[Collected data]
▽

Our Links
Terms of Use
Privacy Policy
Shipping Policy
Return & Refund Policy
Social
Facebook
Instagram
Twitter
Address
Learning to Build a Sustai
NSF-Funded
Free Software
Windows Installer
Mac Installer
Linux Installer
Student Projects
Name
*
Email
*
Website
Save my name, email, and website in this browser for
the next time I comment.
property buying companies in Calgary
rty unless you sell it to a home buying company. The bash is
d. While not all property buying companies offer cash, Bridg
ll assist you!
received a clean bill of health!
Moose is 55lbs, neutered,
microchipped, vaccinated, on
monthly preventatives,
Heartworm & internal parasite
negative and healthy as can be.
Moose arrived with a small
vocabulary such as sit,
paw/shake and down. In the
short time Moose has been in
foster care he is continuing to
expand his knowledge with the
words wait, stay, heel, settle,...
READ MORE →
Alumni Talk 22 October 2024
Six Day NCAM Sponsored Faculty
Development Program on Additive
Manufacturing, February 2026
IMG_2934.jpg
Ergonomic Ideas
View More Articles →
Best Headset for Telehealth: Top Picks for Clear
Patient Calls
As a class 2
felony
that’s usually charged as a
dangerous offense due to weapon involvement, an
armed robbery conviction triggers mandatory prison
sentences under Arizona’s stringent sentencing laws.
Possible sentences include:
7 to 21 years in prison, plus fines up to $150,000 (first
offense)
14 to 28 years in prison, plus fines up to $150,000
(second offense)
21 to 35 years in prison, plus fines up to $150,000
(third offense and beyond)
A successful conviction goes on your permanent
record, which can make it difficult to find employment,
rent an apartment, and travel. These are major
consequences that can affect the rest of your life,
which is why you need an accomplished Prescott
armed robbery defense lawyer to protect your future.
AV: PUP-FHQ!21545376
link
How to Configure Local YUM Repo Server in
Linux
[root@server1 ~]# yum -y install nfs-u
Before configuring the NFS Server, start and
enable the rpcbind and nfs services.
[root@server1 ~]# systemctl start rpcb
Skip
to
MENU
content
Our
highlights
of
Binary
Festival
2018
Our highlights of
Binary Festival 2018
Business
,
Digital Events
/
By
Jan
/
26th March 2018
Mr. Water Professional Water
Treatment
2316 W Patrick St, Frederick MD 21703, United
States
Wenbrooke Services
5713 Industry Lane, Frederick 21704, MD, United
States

△
▽

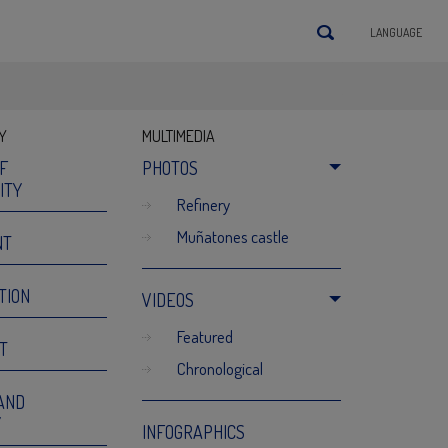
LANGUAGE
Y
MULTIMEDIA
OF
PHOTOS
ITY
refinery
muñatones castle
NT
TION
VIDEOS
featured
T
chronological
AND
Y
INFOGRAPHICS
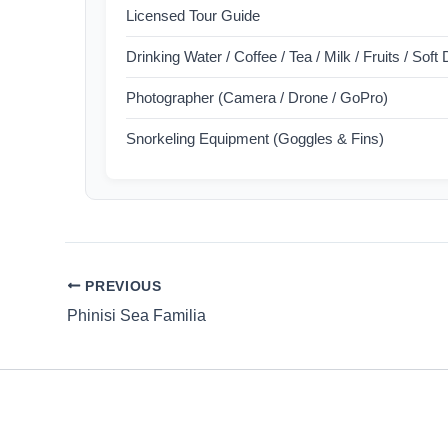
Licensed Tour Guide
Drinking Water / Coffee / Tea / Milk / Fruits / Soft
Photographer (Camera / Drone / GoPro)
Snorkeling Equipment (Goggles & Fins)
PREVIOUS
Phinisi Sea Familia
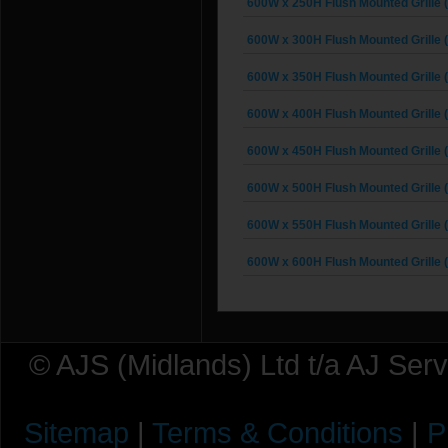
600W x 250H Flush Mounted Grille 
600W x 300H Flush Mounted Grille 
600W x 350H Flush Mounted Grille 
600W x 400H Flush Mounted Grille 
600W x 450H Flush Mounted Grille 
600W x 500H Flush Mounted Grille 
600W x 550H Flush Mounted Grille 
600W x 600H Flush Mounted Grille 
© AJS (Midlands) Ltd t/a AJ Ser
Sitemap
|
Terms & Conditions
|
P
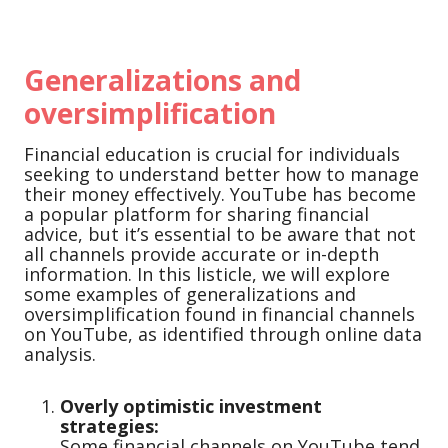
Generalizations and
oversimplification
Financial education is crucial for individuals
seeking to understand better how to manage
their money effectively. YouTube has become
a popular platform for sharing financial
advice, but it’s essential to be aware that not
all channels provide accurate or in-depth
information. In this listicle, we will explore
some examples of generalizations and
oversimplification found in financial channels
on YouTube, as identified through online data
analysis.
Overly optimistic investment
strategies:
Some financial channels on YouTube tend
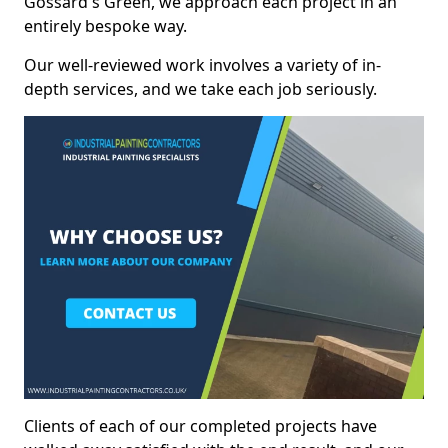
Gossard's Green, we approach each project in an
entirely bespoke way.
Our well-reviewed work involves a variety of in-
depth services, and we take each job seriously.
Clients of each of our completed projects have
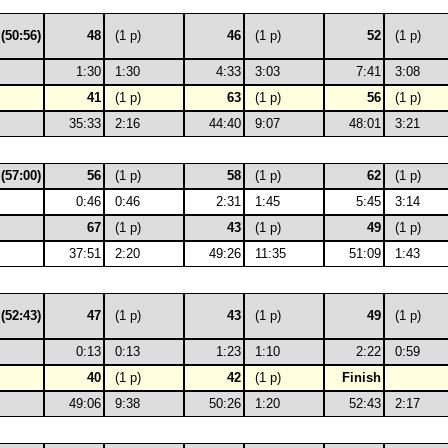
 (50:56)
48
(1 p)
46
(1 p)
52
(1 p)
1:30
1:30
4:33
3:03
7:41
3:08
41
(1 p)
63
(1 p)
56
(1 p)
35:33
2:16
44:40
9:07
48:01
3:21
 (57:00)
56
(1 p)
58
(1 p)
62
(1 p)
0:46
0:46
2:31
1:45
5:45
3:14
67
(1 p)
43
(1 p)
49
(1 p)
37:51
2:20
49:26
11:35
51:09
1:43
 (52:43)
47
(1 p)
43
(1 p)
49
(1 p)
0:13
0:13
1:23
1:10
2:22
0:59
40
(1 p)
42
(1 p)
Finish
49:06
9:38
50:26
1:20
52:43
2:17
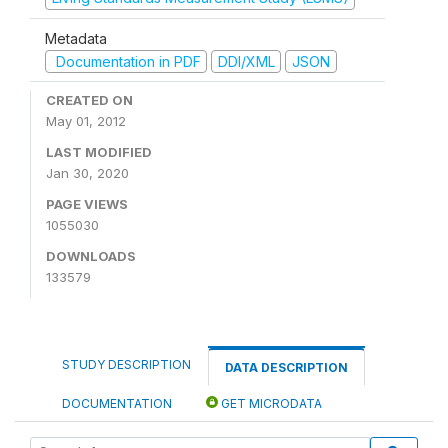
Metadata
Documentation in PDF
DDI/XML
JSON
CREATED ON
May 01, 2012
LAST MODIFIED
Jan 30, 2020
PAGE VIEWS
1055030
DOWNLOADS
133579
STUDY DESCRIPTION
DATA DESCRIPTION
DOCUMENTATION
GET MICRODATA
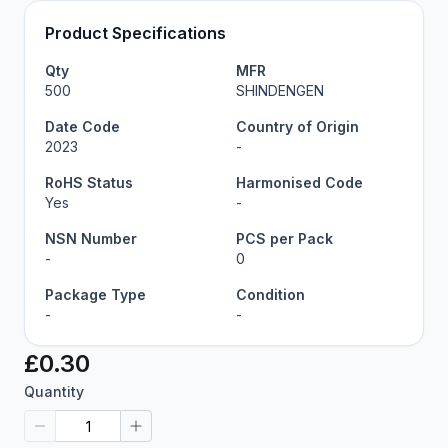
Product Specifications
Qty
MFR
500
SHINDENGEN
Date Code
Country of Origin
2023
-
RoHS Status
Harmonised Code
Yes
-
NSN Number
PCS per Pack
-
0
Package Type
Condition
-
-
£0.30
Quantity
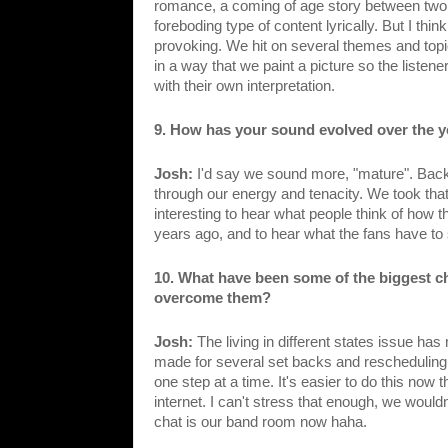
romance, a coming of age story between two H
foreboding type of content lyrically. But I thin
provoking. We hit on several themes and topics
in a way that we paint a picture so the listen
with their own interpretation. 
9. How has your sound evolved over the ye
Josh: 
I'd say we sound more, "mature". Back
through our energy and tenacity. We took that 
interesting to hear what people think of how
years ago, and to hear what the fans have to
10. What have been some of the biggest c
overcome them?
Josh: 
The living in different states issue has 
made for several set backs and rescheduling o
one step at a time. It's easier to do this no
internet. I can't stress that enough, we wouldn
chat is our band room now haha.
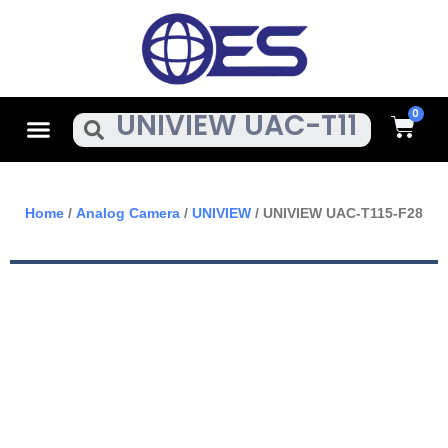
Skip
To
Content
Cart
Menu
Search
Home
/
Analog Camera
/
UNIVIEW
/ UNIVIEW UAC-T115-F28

△
▽

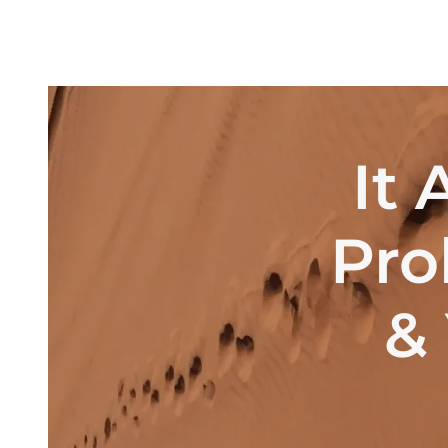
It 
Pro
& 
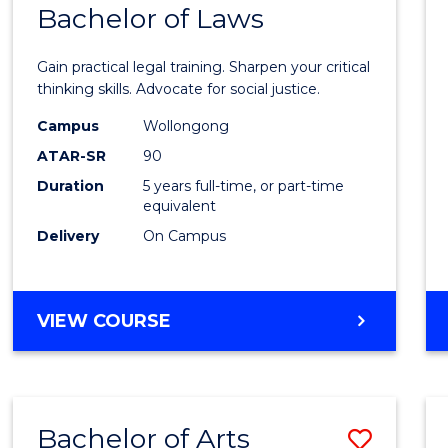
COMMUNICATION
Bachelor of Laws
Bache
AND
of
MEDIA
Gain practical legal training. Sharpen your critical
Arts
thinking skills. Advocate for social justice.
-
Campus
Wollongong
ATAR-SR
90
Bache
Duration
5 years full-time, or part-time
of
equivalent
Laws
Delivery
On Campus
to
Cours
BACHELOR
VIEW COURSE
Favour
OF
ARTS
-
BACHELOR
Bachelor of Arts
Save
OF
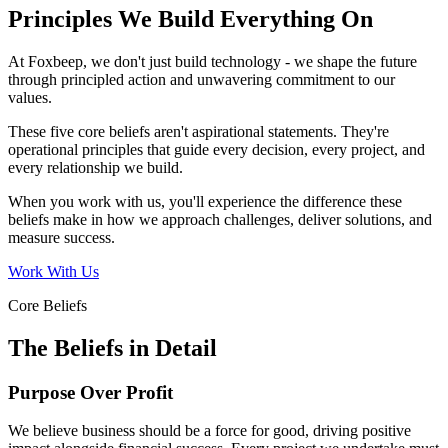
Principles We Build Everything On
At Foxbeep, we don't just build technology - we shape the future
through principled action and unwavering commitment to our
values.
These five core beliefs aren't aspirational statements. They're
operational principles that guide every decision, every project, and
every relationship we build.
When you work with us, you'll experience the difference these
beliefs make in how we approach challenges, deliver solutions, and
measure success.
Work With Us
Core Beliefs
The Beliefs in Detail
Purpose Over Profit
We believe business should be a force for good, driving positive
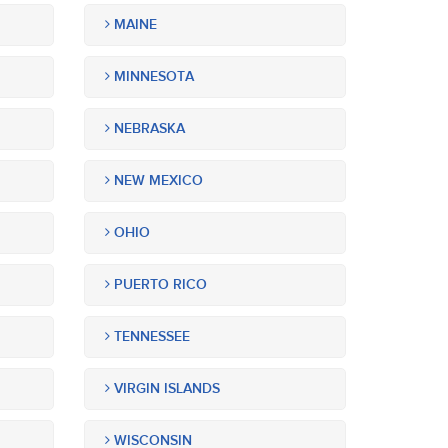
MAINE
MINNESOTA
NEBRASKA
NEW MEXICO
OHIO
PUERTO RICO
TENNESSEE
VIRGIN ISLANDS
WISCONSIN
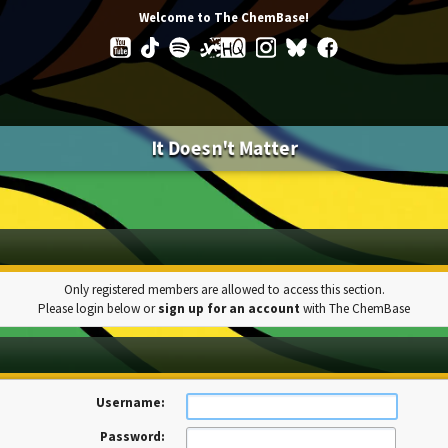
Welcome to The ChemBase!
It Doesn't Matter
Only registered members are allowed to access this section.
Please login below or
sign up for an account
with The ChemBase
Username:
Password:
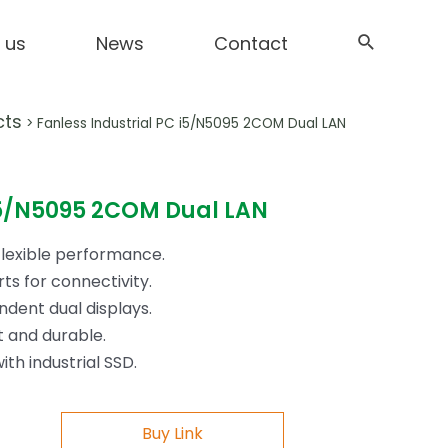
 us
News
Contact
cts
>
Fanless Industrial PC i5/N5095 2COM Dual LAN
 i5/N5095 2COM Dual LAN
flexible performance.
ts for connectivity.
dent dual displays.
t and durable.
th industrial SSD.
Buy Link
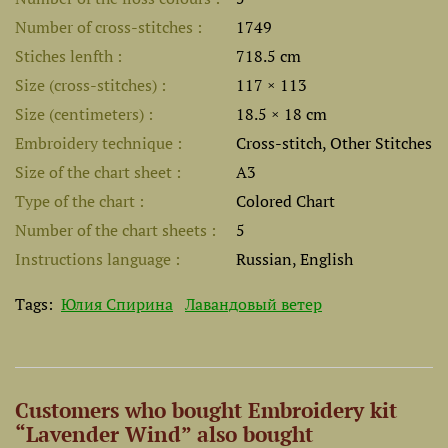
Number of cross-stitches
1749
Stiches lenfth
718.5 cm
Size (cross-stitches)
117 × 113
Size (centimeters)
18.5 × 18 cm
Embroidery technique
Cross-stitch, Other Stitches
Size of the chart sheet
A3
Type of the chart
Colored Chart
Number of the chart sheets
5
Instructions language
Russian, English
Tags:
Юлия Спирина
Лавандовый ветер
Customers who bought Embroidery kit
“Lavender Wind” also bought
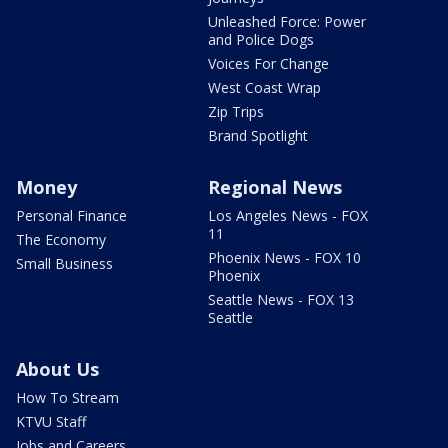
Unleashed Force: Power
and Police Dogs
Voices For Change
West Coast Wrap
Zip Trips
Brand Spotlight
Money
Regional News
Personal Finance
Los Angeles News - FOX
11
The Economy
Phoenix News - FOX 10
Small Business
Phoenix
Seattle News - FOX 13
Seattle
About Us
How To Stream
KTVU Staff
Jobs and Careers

△

When copying from the data above, print only the lines from the line containing "information. In this" to the line containing "entirely bespoke way.", exactly, and leave the pictures out.

information. In this listicle, we will explore
some examples of generalizations and
oversimplification found in financial channels
on YouTube, as identified through online data
analysis.
Overly optimistic investment
strategies:
Some financial channels on YouTube tend
Gossard's Green, we approach each project in an
entirely bespoke way.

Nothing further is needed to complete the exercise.